Higher-order algorithms related to machine learning can be used for classification and predictive analysis. Since these algorithms can be learned from existing data, and most IoT data is based on time series, these algorithms can predict the future value of sensors based on historical data. The combination of these various machine learning algorithms will replace the traditional rule engine in the Industrial IoT platform. Although domain experts still need to take action based on conditional definitions, these intelligent algorithms provide higher accuracy and precision.
AI+ HI High efficiency
One of the largest applications of machine learning in the Industrial IoT is predictive maintenance of equipment. It predicts equipment failure through correlation and analysis mode changes, and reports key indicators such as the remaining life of the equipment. Forecast maintenance can also be applied in the future as aerospace, manufacturing, automotive, transportation, logistics, supply chain and other fields, such as forecasting models are arranged to car service centers. In the aviation industry, the goal of predictive maintenance programs is to predict flight delays based on maintenance history and flight route information Or the possibility of cancellation.

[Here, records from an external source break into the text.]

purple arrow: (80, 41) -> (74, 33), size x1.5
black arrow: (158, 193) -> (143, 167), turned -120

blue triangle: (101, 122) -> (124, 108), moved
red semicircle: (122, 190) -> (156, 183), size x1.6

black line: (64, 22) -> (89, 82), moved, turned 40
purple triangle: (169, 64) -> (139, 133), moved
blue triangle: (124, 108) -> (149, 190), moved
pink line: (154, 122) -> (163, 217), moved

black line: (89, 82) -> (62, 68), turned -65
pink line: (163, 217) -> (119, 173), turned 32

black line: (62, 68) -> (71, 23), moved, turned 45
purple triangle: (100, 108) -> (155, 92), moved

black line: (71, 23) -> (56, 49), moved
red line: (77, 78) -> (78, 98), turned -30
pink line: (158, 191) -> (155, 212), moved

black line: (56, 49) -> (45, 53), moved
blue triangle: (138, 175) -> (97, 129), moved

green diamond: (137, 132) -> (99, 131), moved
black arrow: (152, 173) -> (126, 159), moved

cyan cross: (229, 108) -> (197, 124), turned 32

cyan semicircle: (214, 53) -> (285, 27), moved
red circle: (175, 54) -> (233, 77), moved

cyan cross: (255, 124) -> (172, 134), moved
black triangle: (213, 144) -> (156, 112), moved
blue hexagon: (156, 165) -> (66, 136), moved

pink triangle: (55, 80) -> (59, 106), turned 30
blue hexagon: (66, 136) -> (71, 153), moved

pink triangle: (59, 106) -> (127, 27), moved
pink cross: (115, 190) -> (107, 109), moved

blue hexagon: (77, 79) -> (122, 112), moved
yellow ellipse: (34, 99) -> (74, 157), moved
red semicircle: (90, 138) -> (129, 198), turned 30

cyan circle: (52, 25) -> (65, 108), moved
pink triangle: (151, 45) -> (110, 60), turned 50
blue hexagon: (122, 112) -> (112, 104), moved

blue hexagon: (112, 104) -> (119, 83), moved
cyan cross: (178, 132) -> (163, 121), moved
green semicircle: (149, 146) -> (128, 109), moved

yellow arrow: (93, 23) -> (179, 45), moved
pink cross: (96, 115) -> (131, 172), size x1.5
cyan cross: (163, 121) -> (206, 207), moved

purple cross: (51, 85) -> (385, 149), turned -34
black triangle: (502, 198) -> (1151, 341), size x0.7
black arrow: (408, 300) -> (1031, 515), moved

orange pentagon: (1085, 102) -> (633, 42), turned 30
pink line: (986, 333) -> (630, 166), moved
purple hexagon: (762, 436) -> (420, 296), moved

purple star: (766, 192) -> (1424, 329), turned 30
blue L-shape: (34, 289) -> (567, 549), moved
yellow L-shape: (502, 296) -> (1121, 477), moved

AI and HI must work together to create max value in industry
The Industrial IoT is one of the fastest growing categories in all vertical applications at present . AI in the Industrial IoT mainly assists operators and managers to screen data extracted from a large number of devices and do judgment, but the current AI cannot make logical decisions.So the AI should combined with the human creativity to make the best benefit of the system in the manufacturing field.